- Problem to work on: Omit every picture. Return all other data as it stands.

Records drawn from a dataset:
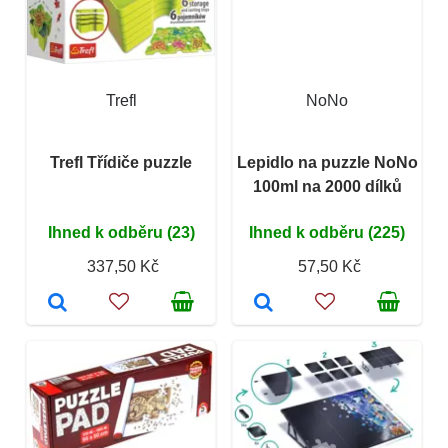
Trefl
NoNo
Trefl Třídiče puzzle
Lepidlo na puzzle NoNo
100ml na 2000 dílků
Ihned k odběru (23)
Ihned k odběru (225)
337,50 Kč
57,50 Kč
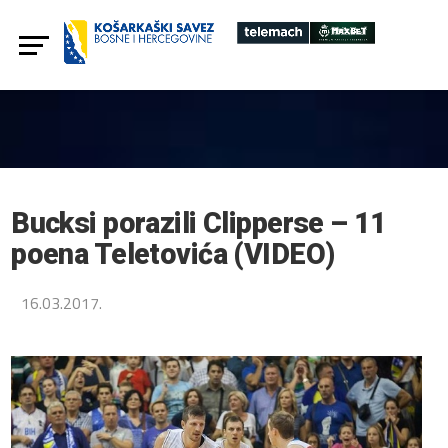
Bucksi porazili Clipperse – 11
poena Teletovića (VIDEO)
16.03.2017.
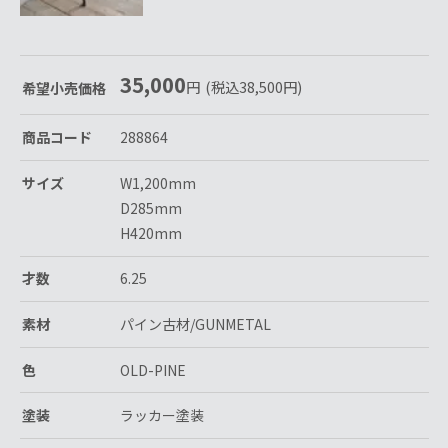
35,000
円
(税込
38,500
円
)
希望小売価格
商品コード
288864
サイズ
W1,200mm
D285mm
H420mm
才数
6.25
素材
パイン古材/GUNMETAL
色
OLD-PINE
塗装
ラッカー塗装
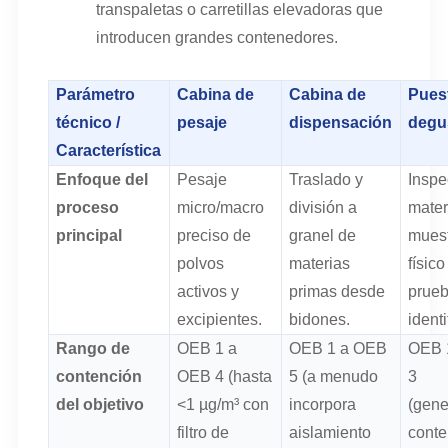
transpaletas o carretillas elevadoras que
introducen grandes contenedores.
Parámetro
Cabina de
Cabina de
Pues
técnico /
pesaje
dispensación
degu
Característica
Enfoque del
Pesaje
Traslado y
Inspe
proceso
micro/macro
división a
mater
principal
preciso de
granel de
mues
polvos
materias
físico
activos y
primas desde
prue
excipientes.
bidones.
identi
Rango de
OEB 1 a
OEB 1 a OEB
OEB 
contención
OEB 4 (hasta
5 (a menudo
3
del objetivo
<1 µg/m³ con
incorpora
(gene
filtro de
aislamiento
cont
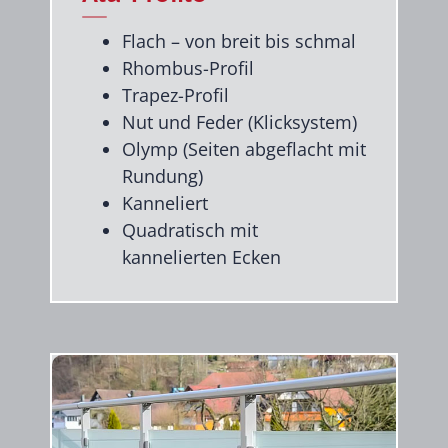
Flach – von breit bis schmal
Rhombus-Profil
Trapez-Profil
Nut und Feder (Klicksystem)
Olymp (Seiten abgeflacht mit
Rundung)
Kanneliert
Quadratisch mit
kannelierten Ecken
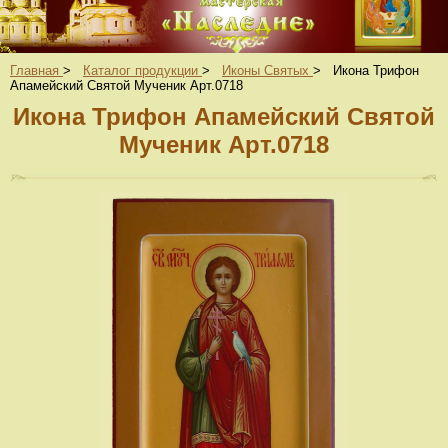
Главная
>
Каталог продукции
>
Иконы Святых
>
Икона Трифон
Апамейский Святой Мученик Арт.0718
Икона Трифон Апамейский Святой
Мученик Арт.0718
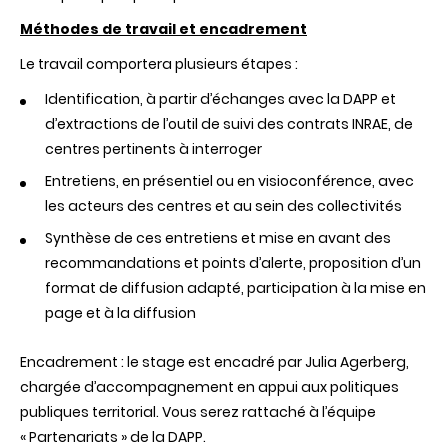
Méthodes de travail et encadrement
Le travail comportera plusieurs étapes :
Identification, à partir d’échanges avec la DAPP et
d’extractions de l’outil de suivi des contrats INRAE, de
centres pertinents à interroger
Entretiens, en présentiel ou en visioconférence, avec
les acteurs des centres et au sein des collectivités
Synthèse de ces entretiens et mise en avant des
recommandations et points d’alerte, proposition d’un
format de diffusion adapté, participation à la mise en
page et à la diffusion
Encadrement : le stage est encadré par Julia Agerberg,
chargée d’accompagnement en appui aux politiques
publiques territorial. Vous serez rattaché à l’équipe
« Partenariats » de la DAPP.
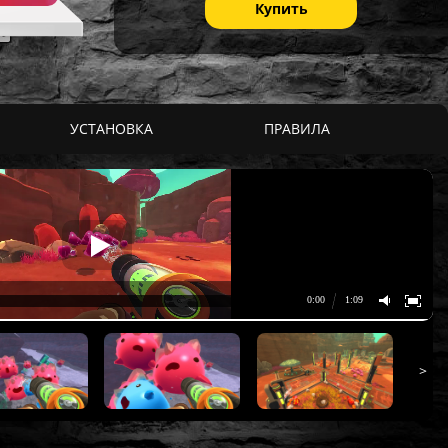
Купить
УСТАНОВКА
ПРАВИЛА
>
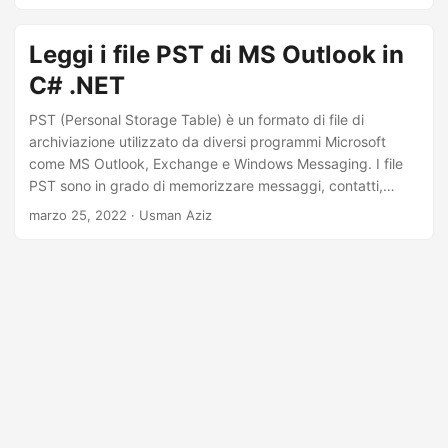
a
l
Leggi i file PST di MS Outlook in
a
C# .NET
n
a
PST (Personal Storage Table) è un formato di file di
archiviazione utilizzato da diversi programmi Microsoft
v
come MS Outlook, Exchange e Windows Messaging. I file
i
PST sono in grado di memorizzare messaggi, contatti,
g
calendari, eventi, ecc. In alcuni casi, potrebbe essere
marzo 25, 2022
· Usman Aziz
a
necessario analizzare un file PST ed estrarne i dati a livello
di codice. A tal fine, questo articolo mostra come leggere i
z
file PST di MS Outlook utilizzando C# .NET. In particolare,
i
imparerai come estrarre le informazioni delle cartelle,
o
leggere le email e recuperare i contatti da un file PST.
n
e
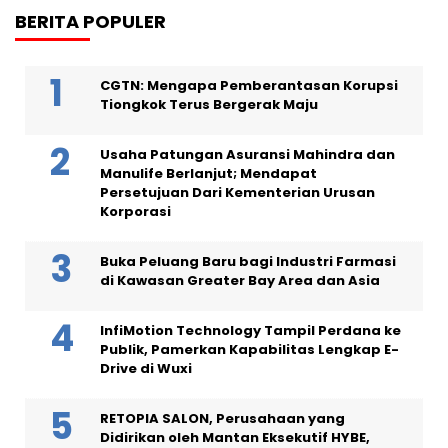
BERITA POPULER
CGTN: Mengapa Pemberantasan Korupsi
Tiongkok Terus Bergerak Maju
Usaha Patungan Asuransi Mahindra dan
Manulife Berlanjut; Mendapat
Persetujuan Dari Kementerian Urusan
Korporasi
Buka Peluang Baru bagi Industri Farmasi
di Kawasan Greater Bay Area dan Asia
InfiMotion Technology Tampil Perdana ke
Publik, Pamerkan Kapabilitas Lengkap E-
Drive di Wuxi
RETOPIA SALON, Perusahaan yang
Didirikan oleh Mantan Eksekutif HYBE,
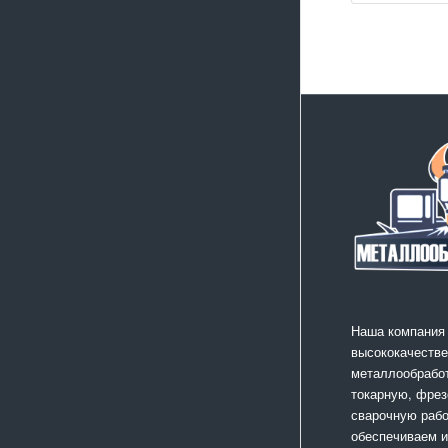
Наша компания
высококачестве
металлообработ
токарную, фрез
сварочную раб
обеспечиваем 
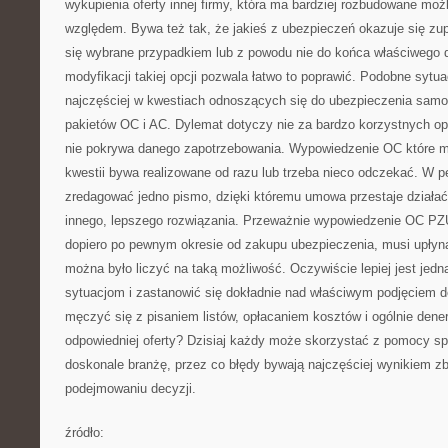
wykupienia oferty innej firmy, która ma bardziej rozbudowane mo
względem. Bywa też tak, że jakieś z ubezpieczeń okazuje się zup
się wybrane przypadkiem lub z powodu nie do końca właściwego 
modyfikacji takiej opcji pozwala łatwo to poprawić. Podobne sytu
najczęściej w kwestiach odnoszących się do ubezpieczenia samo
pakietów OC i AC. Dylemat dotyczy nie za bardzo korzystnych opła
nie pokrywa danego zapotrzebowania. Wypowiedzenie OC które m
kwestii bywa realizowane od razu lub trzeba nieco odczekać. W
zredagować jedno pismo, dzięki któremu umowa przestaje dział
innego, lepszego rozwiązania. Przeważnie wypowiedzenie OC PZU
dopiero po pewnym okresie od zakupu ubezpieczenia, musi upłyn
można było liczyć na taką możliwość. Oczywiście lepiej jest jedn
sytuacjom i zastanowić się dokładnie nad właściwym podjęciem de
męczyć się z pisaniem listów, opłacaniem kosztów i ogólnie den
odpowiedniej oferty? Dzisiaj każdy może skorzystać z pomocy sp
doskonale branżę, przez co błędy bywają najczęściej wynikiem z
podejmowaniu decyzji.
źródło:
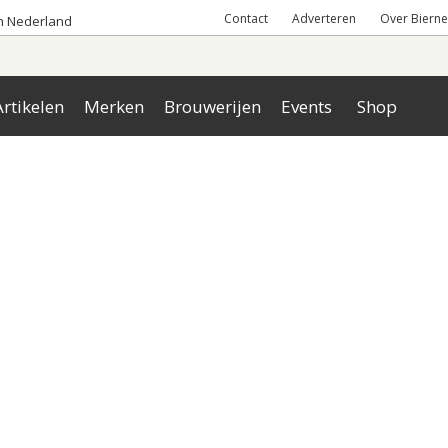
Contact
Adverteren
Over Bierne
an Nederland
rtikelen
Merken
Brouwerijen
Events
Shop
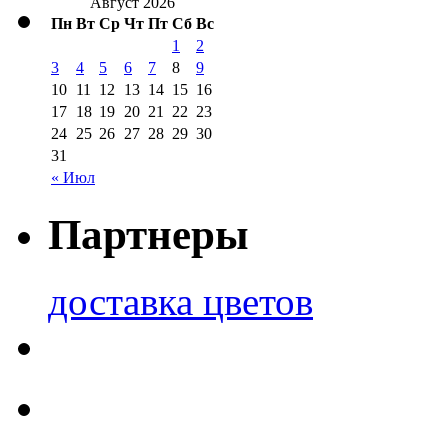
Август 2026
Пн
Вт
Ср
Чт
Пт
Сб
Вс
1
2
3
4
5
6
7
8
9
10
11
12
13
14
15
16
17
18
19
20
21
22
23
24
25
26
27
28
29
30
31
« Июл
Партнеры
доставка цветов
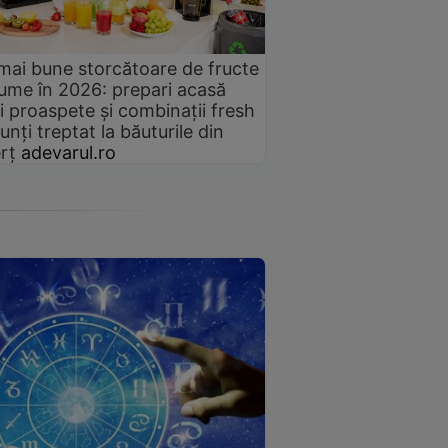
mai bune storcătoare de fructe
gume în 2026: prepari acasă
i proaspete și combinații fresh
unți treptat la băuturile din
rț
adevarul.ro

- Response to the exercise:
Trefl
NoNo
Trefl Třídiče puzzle
Lepidlo na puzzle NoNo
100ml na 2000 dílků
Ihned k odběru (23)
Ihned k odběru (225)
337,50 Kč
57,50 Kč
Bucksi porazili Clipperse – 11
poena Teletovića (VIDEO)
16.03.2017.
35,000
円
(税込
38,500
円
)
希望小売価格
商品コード
288864
サイズ
W1,200mm
D285mm
H420mm
才数
6.25
素材
パイン古材/GUNMETAL
色
OLD-PINE
塗装
ラッカー塗装
transpaletas o carretillas elevadoras que
introducen grandes contenedores.
Parámetro
Cabina de
Cabina de
Pues
técnico /
pesaje
dispensación
degu
Característica
Enfoque del
Pesaje
Traslado y
Inspe
proceso
micro/macro
división a
mater
principal
preciso de
granel de
mues
polvos
materias
físico
activos y
primas desde
prue
excipientes.
bidones.
identi
Rango de
OEB 1 a
OEB 1 a OEB
OEB 
contención
OEB 4 (hasta
5 (a menudo
3
del objetivo
<1 µg/m³ con
incorpora
(gene
filtro de
aislamiento
cont
Flach – von breit bis schmal
Rhombus-Profil
Trapez-Profil
Nut und Feder (Klicksystem)
Olymp (Seiten abgeflacht mit
Rundung)
Kanneliert
Quadratisch mit
kannelierten Ecken
Главная
>
Каталог продукции
>
Иконы Святых
>
Икона Трифон
Апамейский Святой Мученик Арт.0718
Икона Трифон Апамейский Святой
Мученик Арт.0718
Méthodes de travail et encadrement
Le travail comportera plusieurs étapes :
Identification, à partir d’échanges avec la DAPP et
d’extractions de l’outil de suivi des contrats INRAE, de
centres pertinents à interroger
Entretiens, en présentiel ou en visioconférence, avec
les acteurs des centres et au sein des collectivités
Synthèse de ces entretiens et mise en avant des
recommandations et points d’alerte, proposition d’un
format de diffusion adapté, participation à la mise en
page et à la diffusion
Encadrement : le stage est encadré par Julia Agerberg,
chargée d’accompagnement en appui aux politiques
publiques territorial. Vous serez rattaché à l’équipe
« Partenariats » de la DAPP.
Купить
УСТАНОВКА
ПРАВИЛА
>
a
l
Leggi i file PST di MS Outlook in
a
C# .NET
n
a
PST (Personal Storage Table) è un formato di file di
archiviazione utilizzato da diversi programmi Microsoft
v
come MS Outlook, Exchange e Windows Messaging. I file
i
PST sono in grado di memorizzare messaggi, contatti,
g
calendari, eventi, ecc. In alcuni casi, potrebbe essere
marzo 25, 2022
· Usman Aziz
a
necessario analizzare un file PST ed estrarne i dati a livello
di codice. A tal fine, questo articolo mostra come leggere i
z
file PST di MS Outlook utilizzando C# .NET. In particolare,
i
imparerai come estrarre le informazioni delle cartelle,
o
leggere le email e recuperare i contatti da un file PST.
n
e
BERITA POPULER
CGTN: Mengapa Pemberantasan Korupsi
Tiongkok Terus Bergerak Maju
Usaha Patungan Asuransi Mahindra dan
Manulife Berlanjut; Mendapat
Persetujuan Dari Kementerian Urusan
Korporasi
Buka Peluang Baru bagi Industri Farmasi
di Kawasan Greater Bay Area dan Asia
InfiMotion Technology Tampil Perdana ke
Publik, Pamerkan Kapabilitas Lengkap E-
Drive di Wuxi
RETOPIA SALON, Perusahaan yang
Didirikan oleh Mantan Eksekutif HYBE,
Наша компания
высококачестве
металлообработ
токарную, фрез
сварочную раб
обеспечиваем 
wykupienia oferty innej firmy, która ma bardziej rozbudowane mo
względem. Bywa też tak, że jakieś z ubezpieczeń okazuje się zup
się wybrane przypadkiem lub z powodu nie do końca właściwego 
modyfikacji takiej opcji pozwala łatwo to poprawić. Podobne sytu
najczęściej w kwestiach odnoszących się do ubezpieczenia samo
pakietów OC i AC. Dylemat dotyczy nie za bardzo korzystnych opła
nie pokrywa danego zapotrzebowania. Wypowiedzenie OC które m
kwestii bywa realizowane od razu lub trzeba nieco odczekać. W
zredagować jedno pismo, dzięki któremu umowa przestaje dział
innego, lepszego rozwiązania. Przeważnie wypowiedzenie OC PZU
dopiero po pewnym okresie od zakupu ubezpieczenia, musi upłyn
można było liczyć na taką możliwość. Oczywiście lepiej jest jedn
sytuacjom i zastanowić się dokładnie nad właściwym podjęciem de
męczyć się z pisaniem listów, opłacaniem kosztów i ogólnie den
odpowiedniej oferty? Dzisiaj każdy może skorzystać z pomocy sp
doskonale branżę, przez co błędy bywają najczęściej wynikiem z
podejmowaniu decyzji.
źródło:
Contact
Adverteren
Over Bierne
an Nederland
rtikelen
Merken
Brouwerijen
Events
Shop
Август 2026
Пн
Вт
Ср
Чт
Пт
Сб
Вс
1
2
3
4
5
6
7
8
9
10
11
12
13
14
15
16
17
18
19
20
21
22
23
24
25
26
27
28
29
30
31
« Июл
Партнеры
доставка цветов
mai bune storcătoare de fructe
gume în 2026: prepari acasă
i proaspete și combinații fresh
unți treptat la băuturile din
rț
adevarul.ro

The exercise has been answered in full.